*** Opening of Task data ***

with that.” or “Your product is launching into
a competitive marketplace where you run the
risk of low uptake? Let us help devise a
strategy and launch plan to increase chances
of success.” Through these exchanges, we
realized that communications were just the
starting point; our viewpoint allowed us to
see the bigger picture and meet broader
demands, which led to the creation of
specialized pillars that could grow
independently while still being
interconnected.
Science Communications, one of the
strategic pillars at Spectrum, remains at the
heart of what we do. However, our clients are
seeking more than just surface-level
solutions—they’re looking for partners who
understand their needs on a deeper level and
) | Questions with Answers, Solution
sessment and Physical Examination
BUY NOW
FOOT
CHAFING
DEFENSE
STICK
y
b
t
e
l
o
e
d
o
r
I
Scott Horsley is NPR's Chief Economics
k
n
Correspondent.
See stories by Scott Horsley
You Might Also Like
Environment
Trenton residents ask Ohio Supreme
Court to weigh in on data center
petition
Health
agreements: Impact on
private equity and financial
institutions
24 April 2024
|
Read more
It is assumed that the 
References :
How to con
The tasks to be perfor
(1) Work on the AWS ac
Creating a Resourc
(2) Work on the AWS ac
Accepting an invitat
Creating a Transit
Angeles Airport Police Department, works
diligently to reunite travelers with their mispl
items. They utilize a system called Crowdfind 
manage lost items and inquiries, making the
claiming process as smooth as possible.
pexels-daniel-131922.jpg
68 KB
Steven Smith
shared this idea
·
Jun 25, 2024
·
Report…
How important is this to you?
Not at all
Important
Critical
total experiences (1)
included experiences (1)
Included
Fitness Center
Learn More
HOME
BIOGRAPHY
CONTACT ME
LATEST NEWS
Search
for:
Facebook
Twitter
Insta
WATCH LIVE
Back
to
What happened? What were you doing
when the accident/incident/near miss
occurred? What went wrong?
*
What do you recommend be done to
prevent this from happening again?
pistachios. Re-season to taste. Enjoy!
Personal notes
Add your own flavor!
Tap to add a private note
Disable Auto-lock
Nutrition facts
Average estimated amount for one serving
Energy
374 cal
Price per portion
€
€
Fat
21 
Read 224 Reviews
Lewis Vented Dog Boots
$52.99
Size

*** Close of Task data ***

__Work instruction__. All lines above from the one containing "understand their needs on a deeper level and" to the one containing "Environment" must be repeated exactly, both lines included, and no others.

__Output__.
understand their needs on a deeper level and
) | Questions with Answers, Solution
sessment and Physical Examination
BUY NOW
FOOT
CHAFING
DEFENSE
STICK
y
b
t
e
l
o
e
d
o
r
I
Scott Horsley is NPR's Chief Economics
k
n
Correspondent.
See stories by Scott Horsley
You Might Also Like
Environment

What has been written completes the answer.